A PIONEERING new experiment to stop Hampshire youngsters reoffending has had the nod of approval – from one of the Britain’s top politicians.

Moves are afoot to change the way the county’s young offenders are rehabilitated.

This includes a trial "Peer Court" in which a panel of young people are involved in suggesting alternatives to more traditional punishments.

Among them could be writing letters of apology to victims and setting up workshops outlining the consequences of their offences.

The £150,000 three-year pilot is being run alongside Victim Awareness Courses where people who commit seemingly petty offences learn more about the impact of their crimes.

Police bosses hope it will drive down repeat offending, easing the burden on busy court rooms and giving young offenders the chance to rebuild their lives.

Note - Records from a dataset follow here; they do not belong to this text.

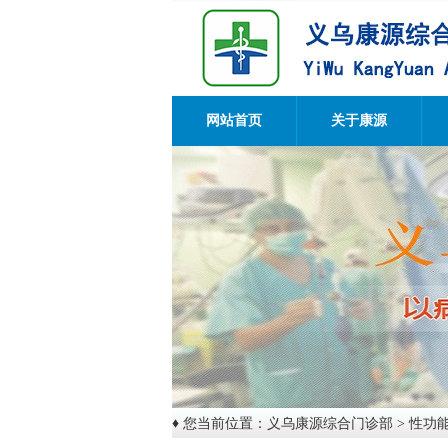
网站首页
关于康源
♦ 您当前位置：
义乌康源综合门诊部
>
性功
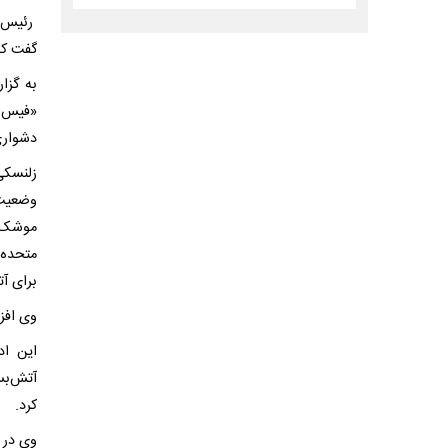
رئیس‌ج
گفت که
به گزا
«فیس د
دشواری
زلنسکی
وضعیت 
موشک‌ه
متحده 
برای آ
وی افزو
این اد
آتش‌بس
کرد.
وی در 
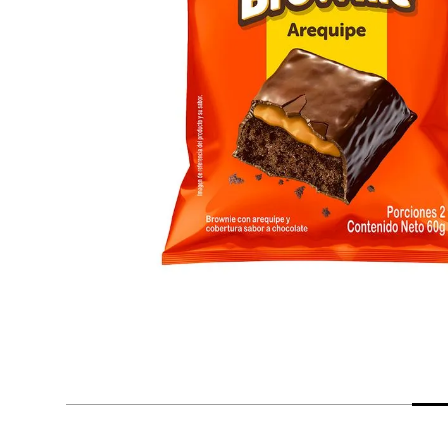
despensa
Arroz
Mantequilla
lácteos y refrigerados
vinos y licores
cuidado del bebé
mascotas
limpieza
cuidado personal
otros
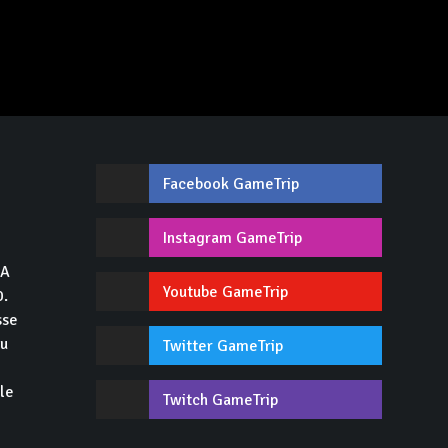
Facebook GameTrip
,
Instagram GameTrip
GA
Youtube GameTrip
0.
sse
du
Twitter GameTrip
 le
Twitch GameTrip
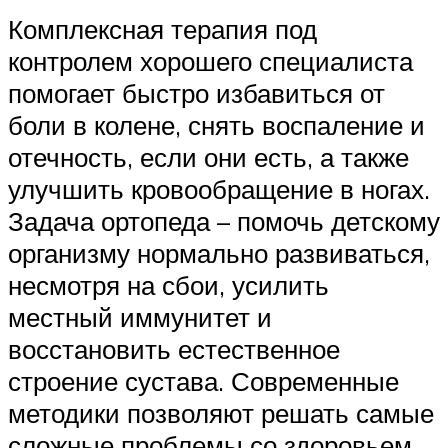
Комплексная терапия под
контролем хорошего специалиста
помогает быстро избавиться от
боли в колене, снять воспаление и
отечность, если они есть, а также
улучшить кровообращение в ногах.
Задача ортопеда – помочь детскому
организму нормально развиваться,
несмотря на сбои, усилить
местный иммунитет и
восстановить естественное
строение сустава. Современные
методики позволяют решать самые
сложные проблемы со здоровьем.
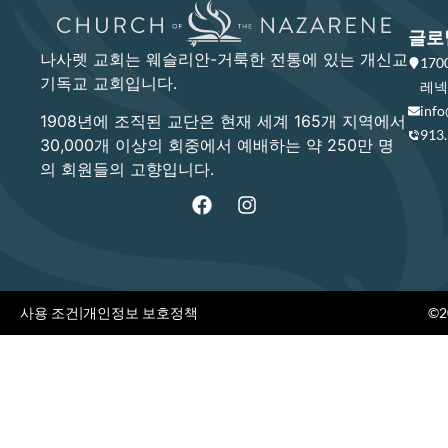
글로
나사렛 교회는 웨슬리안-거룩한 전통에 있는 개신교
17
기독교 교회입니다.
레넥사
info
1908년에 조직된 교단은 현재 세계 165개 지역에서
913
30,000개 이상의 회중에서 예배하는 약 250만 명
의 회원들의 고향입니다.
사용 조건
|
개인정보 보호정책
©20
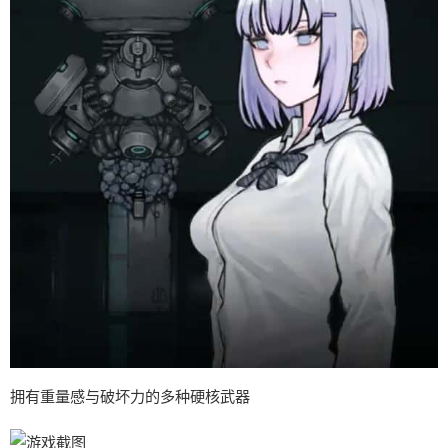
拥有重量感与破坏力的多种硬核武器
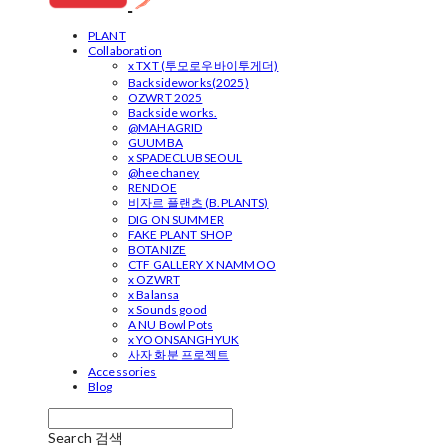
PLANT
Collaboration
x TXT (투모로우바이투게더)
Backsideworks(2025)
OZWRT 2025
Backside works.
@MAHAGRID
GUUMBA
x SPADECLUBSEOUL
@heechaney
RENDOE
비자르 플랜츠 (B.PLANTS)
DIG ON SUMMER
FAKE PLANT SHOP
BOTANIZE
CTF GALLERY X NAMMOO
x OZWRT
x Balansa
x Sounds good
A NU Bowl Pots
x YOONSANGHYUK
사자 화분 프로젝트
Accessories
Blog
Search
검색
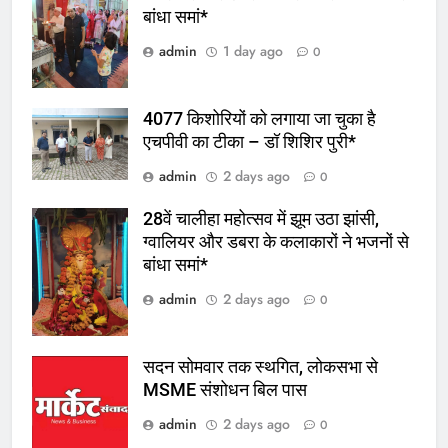
बांधा समां*
admin
1 day ago
0
4077 किशोरियों को लगाया जा चुका है
एचपीवी का टीका – डॉ शिशिर पुरी*
admin
2 days ago
0
28वें चालीहा महोत्सव में झूम उठा झांसी,
ग्वालियर और डबरा के कलाकारों ने भजनों से
बांधा समां*
admin
2 days ago
0
सदन सोमवार तक स्थगित, लोकसभा से
MSME संशोधन बिल पास
admin
2 days ago
0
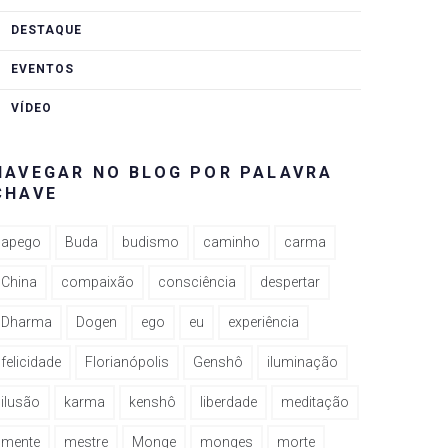
DESTAQUE
EVENTOS
VÍDEO
NAVEGAR NO BLOG POR PALAVRA
CHAVE
apego
Buda
budismo
caminho
carma
China
compaixão
consciência
despertar
Dharma
Dogen
ego
eu
experiência
felicidade
Florianópolis
Genshô
iluminação
ilusão
karma
kenshô
liberdade
meditação
mente
mestre
Monge
monges
morte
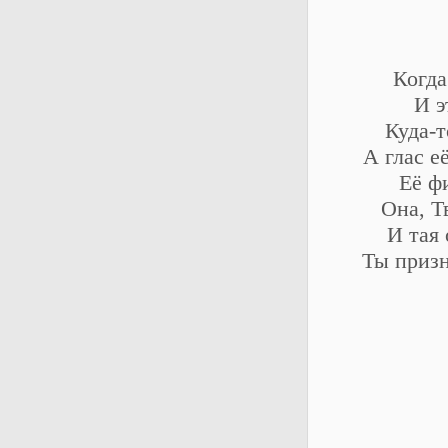
Когда
И э
Куда-т
А глас е
Её ф
Она, Т
И тая
Ты призн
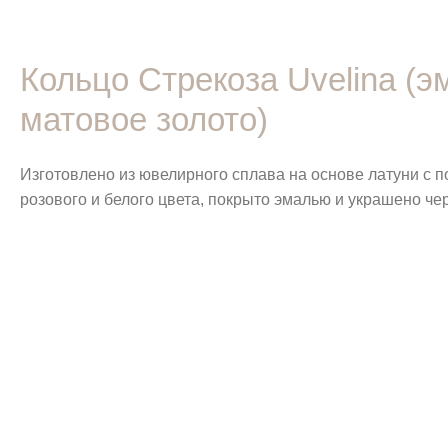
Кольцо Стрекоза Uvelina (э
матовое золото)
Изготовлено из ювелирного сплава на основе латуни с 
розового и белого цвета, покрыто эмалью и украшено ч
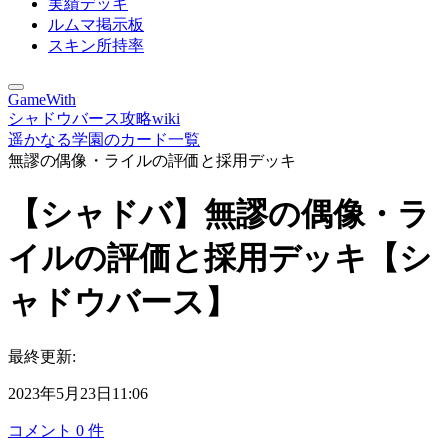
実績デッキ
ルムマ掲示板
スキン所持率
GameWith
シャドウバース攻略wiki
遥かなる学園のカード一覧
無謬の偶像・ライルの評価と採用デッキ
【シャドバ】無謬の偶像・ラ
イルの評価と採用デッキ【シ
ャドウバース】
最終更新:
2023年5月23日11:06
コメント
0
件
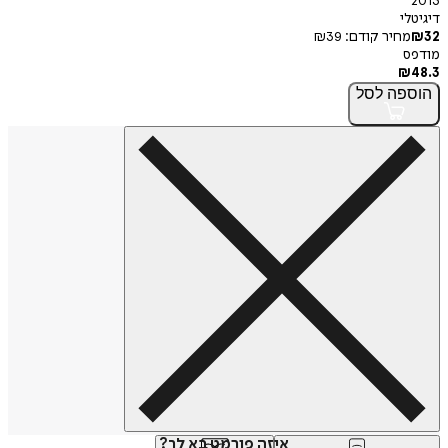
2013
דיגיטלי
32
₪
מחיר קודם:
39
₪
מודפס
₪
48.3
הוספה
לסל
איזה פורמט בא לך?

Parts of the scheme will be included in a White Paper to be presented to the Justice Select Committee in April by Hampshire MP Steve Brine. Police bosses hope it could prove a hit nationwide.

Yesterday, Justice Secretary Chris Grayling was in Southampton to meet the team driving the scheme forward.

Meeting with Hampshire Police and Crime Commissioner Simon Hayes, Southampton City Council’s Conservative group leader Royston Smith and PC Mark Walsh, Mr Grayling said: “I think it is a very innovative approach and I am a great champion of doing new things – it will be fascinating to see how this turns out.

“If it works we would be supportive.”

Hampshire police officer PC Mark Walsh travelled to the US to see similar initiatives in action and has helped to assemble 16 young volunteers to take part in the trial court.

Mr Hayes said he was encouraged by the Minister’s visit – and hopes one day Hampshire’s system will be rolled out across the country.

“I believe that it can work,” he said.

“It is being enthusiastically embraced by the young people and it will prove to be a satisfactory outcome for the victims.”